L’homme d’affaires Matthieu Pigasse était récemment invité sur France 2 à une heure de grande écoute pour commenter la crise budgétaire et l’instabilité politique. Il affirme défendre des idées politiques à l’opposé de ses intérêts financiers.


Le jeudi 11 septembre, sur France 2, la journaliste Caroline Roux a reçu dans son émission « L’Événement » l’homme d’affaires Matthieu Pigasse, qu’elle présente ainsi : « Vous êtes président du groupe de médias Combat, vous êtes aussi banquier d’affaires et à ce titre vous avez conseillé certains gouvernements pendant la crise financière, notamment en Grèce. Vous êtes assez rare à la télé, vous prenez rarement la parole. Je vous remercie d’être là[1]. » Sans doute contrainte par le temps, Mme Roux a omis d’évoquer le parcours politique de son invité, de préciser ce qu’est son groupe de médias Combat et d’indiquer le nom des organes de presse et des agences culturelles qu’il « contrôle » afin de combattre « la droite radicale », selon son propre aveu[2]. Réparons cette erreur.

Viva la revolución !

Énarque influencé à l’époque par Jacques Attali, M. Pigasse est nommé, en 1998, conseiller technique du ministre de l’Économie et des Finances de l’époque, Dominique Strauss-Kahn, puis directeur adjoint du cabinet de son successeur, Laurent Fabius. Il se lance ensuite dans une carrière dans le privé de haut vol. Il est recruté en 2003 par la banque Lazard où il gravit les échelons jusqu’à devenir le responsable mondial des activités de fusions et acquisitions.

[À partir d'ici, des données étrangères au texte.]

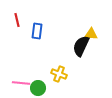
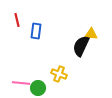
blue rectangle: moved 1 px left
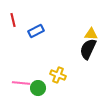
red line: moved 4 px left
blue rectangle: rotated 56 degrees clockwise
black semicircle: moved 7 px right, 3 px down
yellow cross: moved 1 px left, 1 px down
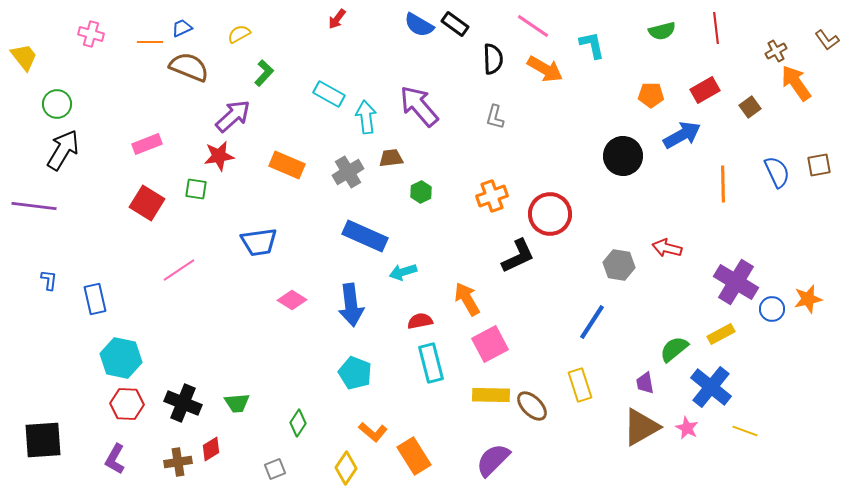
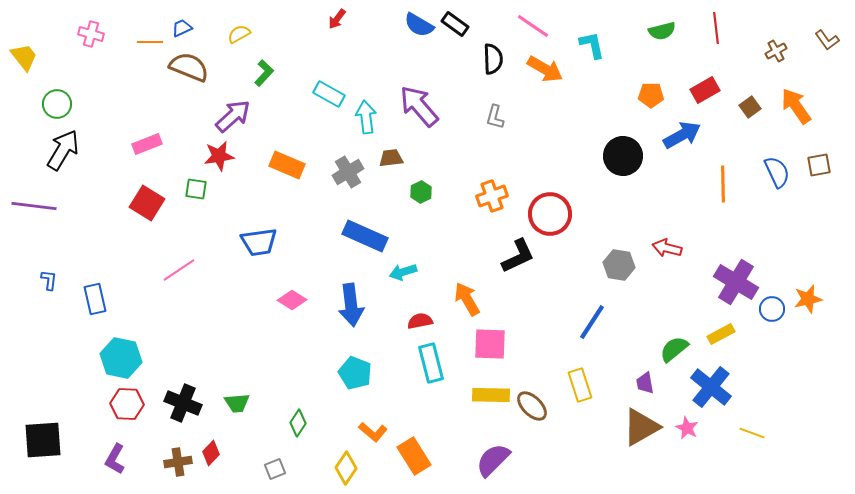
orange arrow at (796, 83): moved 23 px down
pink square at (490, 344): rotated 30 degrees clockwise
yellow line at (745, 431): moved 7 px right, 2 px down
red diamond at (211, 449): moved 4 px down; rotated 15 degrees counterclockwise
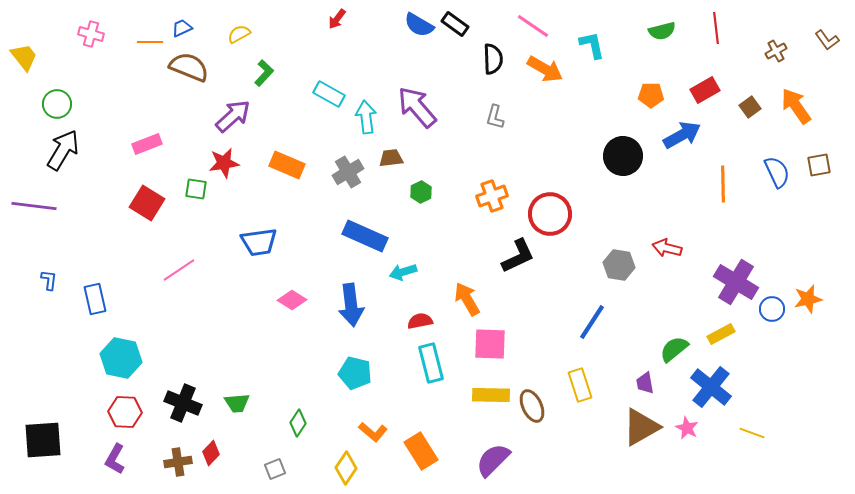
purple arrow at (419, 106): moved 2 px left, 1 px down
red star at (219, 156): moved 5 px right, 7 px down
cyan pentagon at (355, 373): rotated 8 degrees counterclockwise
red hexagon at (127, 404): moved 2 px left, 8 px down
brown ellipse at (532, 406): rotated 20 degrees clockwise
orange rectangle at (414, 456): moved 7 px right, 5 px up
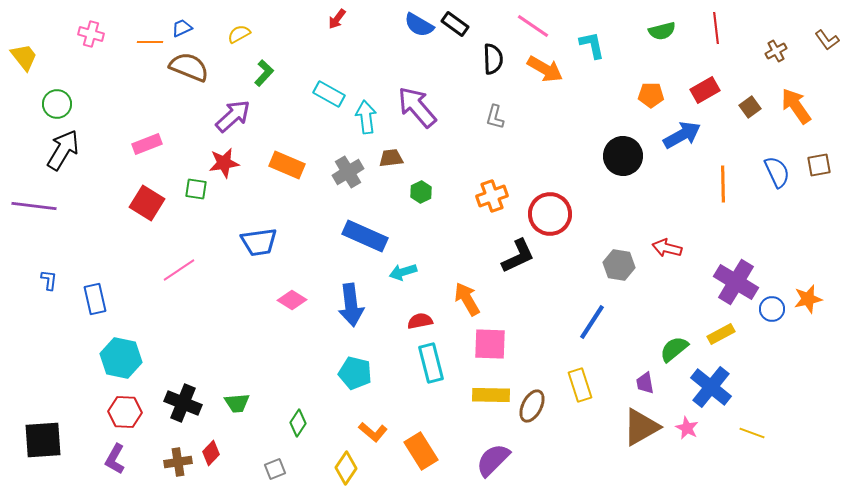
brown ellipse at (532, 406): rotated 52 degrees clockwise
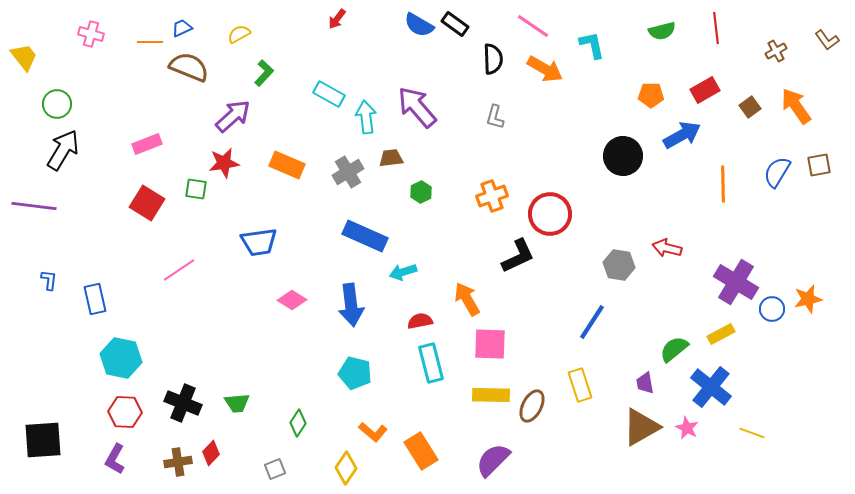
blue semicircle at (777, 172): rotated 124 degrees counterclockwise
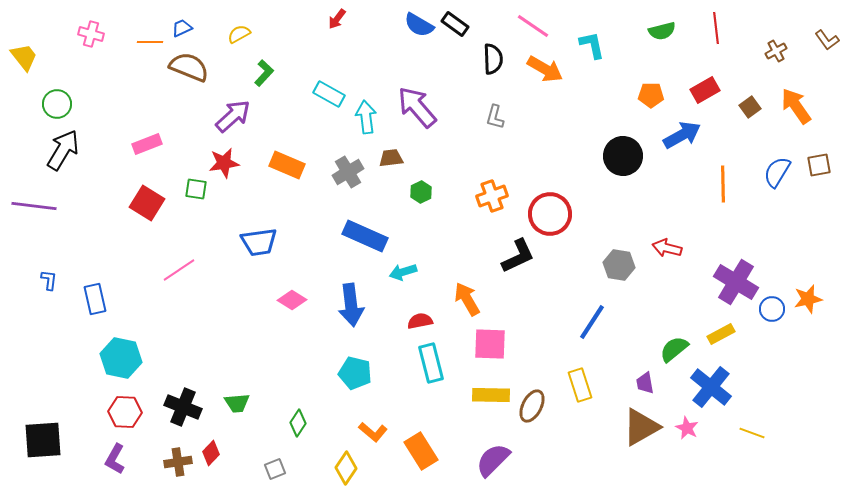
black cross at (183, 403): moved 4 px down
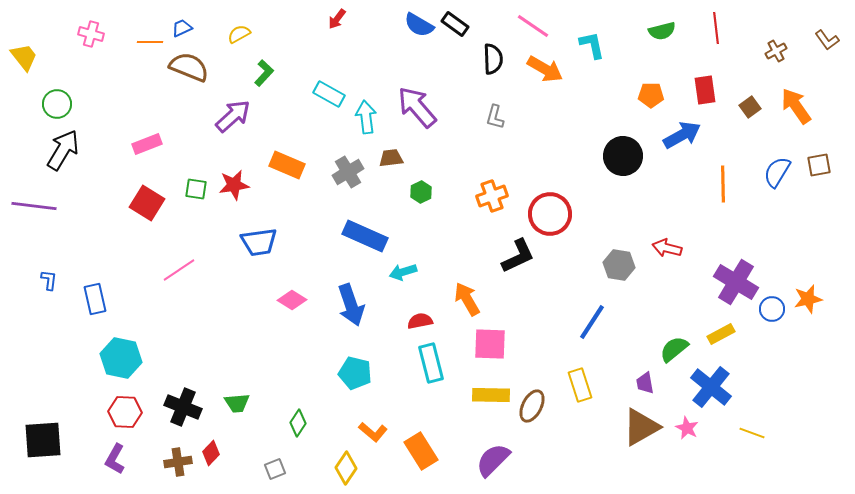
red rectangle at (705, 90): rotated 68 degrees counterclockwise
red star at (224, 163): moved 10 px right, 22 px down
blue arrow at (351, 305): rotated 12 degrees counterclockwise
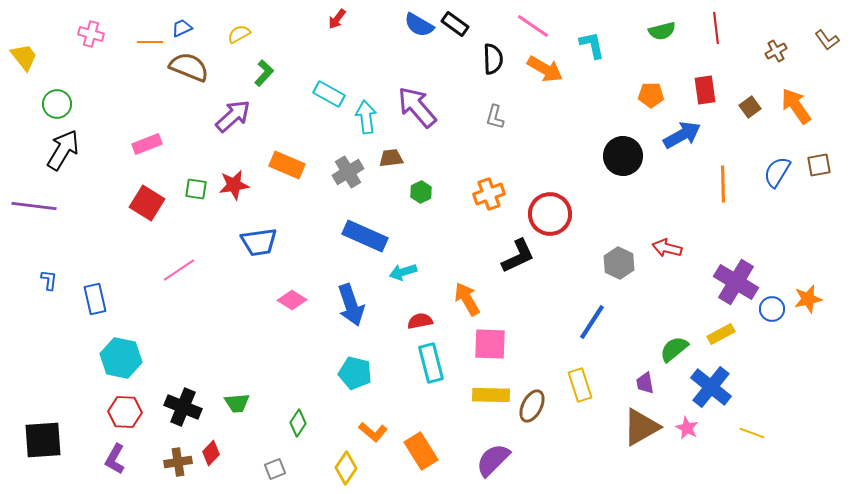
orange cross at (492, 196): moved 3 px left, 2 px up
gray hexagon at (619, 265): moved 2 px up; rotated 16 degrees clockwise
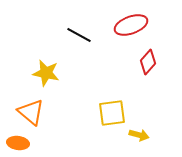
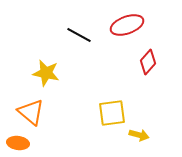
red ellipse: moved 4 px left
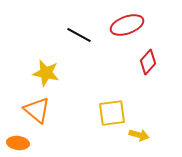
orange triangle: moved 6 px right, 2 px up
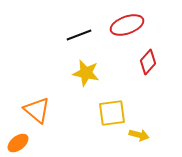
black line: rotated 50 degrees counterclockwise
yellow star: moved 40 px right
orange ellipse: rotated 45 degrees counterclockwise
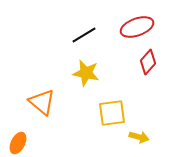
red ellipse: moved 10 px right, 2 px down
black line: moved 5 px right; rotated 10 degrees counterclockwise
orange triangle: moved 5 px right, 8 px up
yellow arrow: moved 2 px down
orange ellipse: rotated 25 degrees counterclockwise
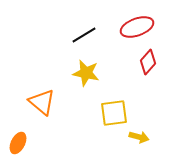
yellow square: moved 2 px right
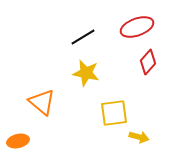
black line: moved 1 px left, 2 px down
orange ellipse: moved 2 px up; rotated 50 degrees clockwise
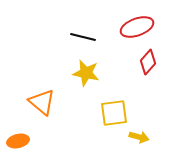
black line: rotated 45 degrees clockwise
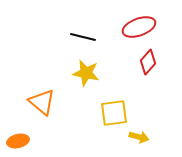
red ellipse: moved 2 px right
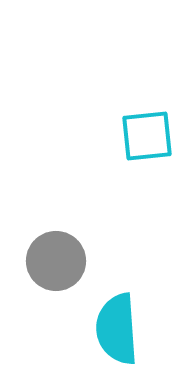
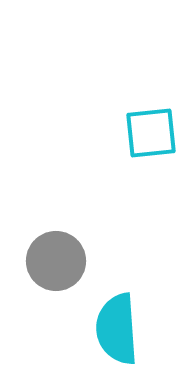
cyan square: moved 4 px right, 3 px up
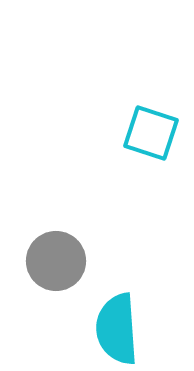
cyan square: rotated 24 degrees clockwise
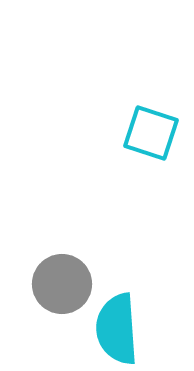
gray circle: moved 6 px right, 23 px down
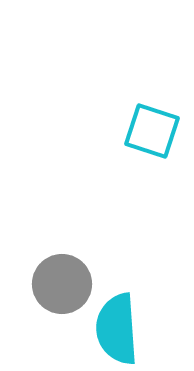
cyan square: moved 1 px right, 2 px up
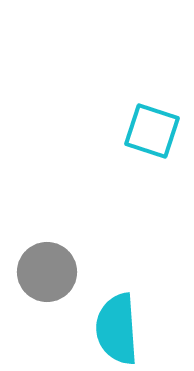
gray circle: moved 15 px left, 12 px up
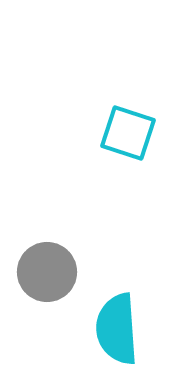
cyan square: moved 24 px left, 2 px down
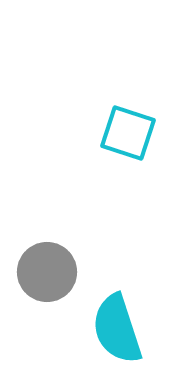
cyan semicircle: rotated 14 degrees counterclockwise
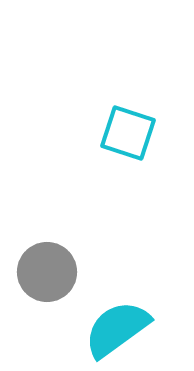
cyan semicircle: rotated 72 degrees clockwise
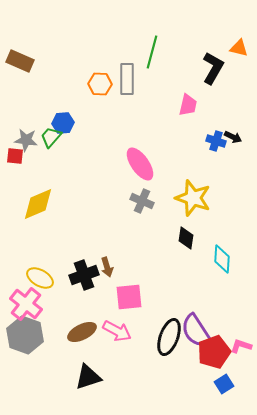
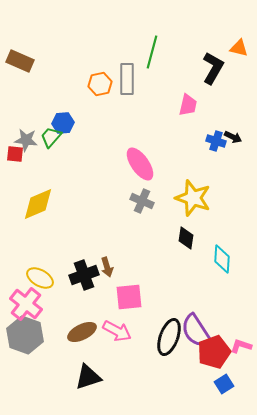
orange hexagon: rotated 15 degrees counterclockwise
red square: moved 2 px up
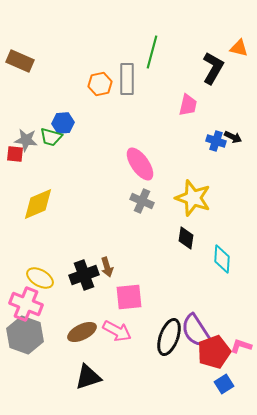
green trapezoid: rotated 115 degrees counterclockwise
pink cross: rotated 16 degrees counterclockwise
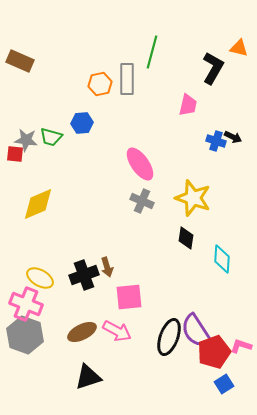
blue hexagon: moved 19 px right
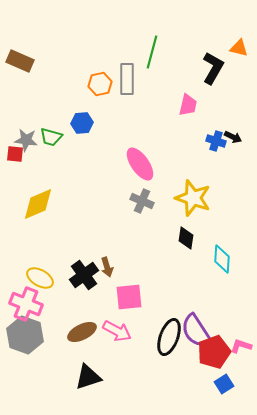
black cross: rotated 16 degrees counterclockwise
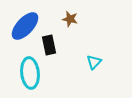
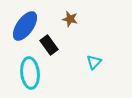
blue ellipse: rotated 8 degrees counterclockwise
black rectangle: rotated 24 degrees counterclockwise
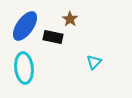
brown star: rotated 21 degrees clockwise
black rectangle: moved 4 px right, 8 px up; rotated 42 degrees counterclockwise
cyan ellipse: moved 6 px left, 5 px up
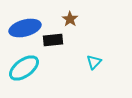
blue ellipse: moved 2 px down; rotated 40 degrees clockwise
black rectangle: moved 3 px down; rotated 18 degrees counterclockwise
cyan ellipse: rotated 60 degrees clockwise
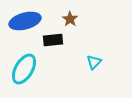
blue ellipse: moved 7 px up
cyan ellipse: moved 1 px down; rotated 24 degrees counterclockwise
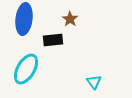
blue ellipse: moved 1 px left, 2 px up; rotated 68 degrees counterclockwise
cyan triangle: moved 20 px down; rotated 21 degrees counterclockwise
cyan ellipse: moved 2 px right
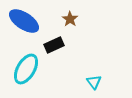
blue ellipse: moved 2 px down; rotated 64 degrees counterclockwise
black rectangle: moved 1 px right, 5 px down; rotated 18 degrees counterclockwise
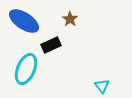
black rectangle: moved 3 px left
cyan ellipse: rotated 8 degrees counterclockwise
cyan triangle: moved 8 px right, 4 px down
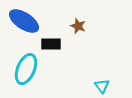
brown star: moved 8 px right, 7 px down; rotated 14 degrees counterclockwise
black rectangle: moved 1 px up; rotated 24 degrees clockwise
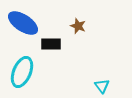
blue ellipse: moved 1 px left, 2 px down
cyan ellipse: moved 4 px left, 3 px down
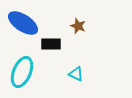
cyan triangle: moved 26 px left, 12 px up; rotated 28 degrees counterclockwise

Il démissionne après 16 ans de bons et lucratifs services. Co-directeur d’une banque d’investissement, membre des conseils d’administration de différentes entreprises, M. Pigasse consacre une partie de son énergie et de ses finances à la construction de ce qu’il espère être un jour un empire médiatique au service de ses opinions. Dans un entretien donné au magazine GQ en 2015, il brosse de lui-même le portrait d’un révolutionnaire qui « vomit l’aristocratie », d’un ancien punk prêt à « renverser la table » et à « mettre le feu », rien de moins. Rappelons quand même que ce révolutionnaire exalté a fait partie des « Young leaders » repérés et formés par la French-American Foundation, qu’il a organisé la vente de Libération à Édouard de Rothschild en 2005, a participé aux travaux de Terra Nova dès sa création en 2008, a ensuite échafaudé avec la Banque Lazard de très juteuses opérations de conseils auprès de gouvernements sud-américains et de nombreuses entreprises françaises et étrangères. De quoi fomenter une révolution aux petits oignons, et à l’abri du besoin.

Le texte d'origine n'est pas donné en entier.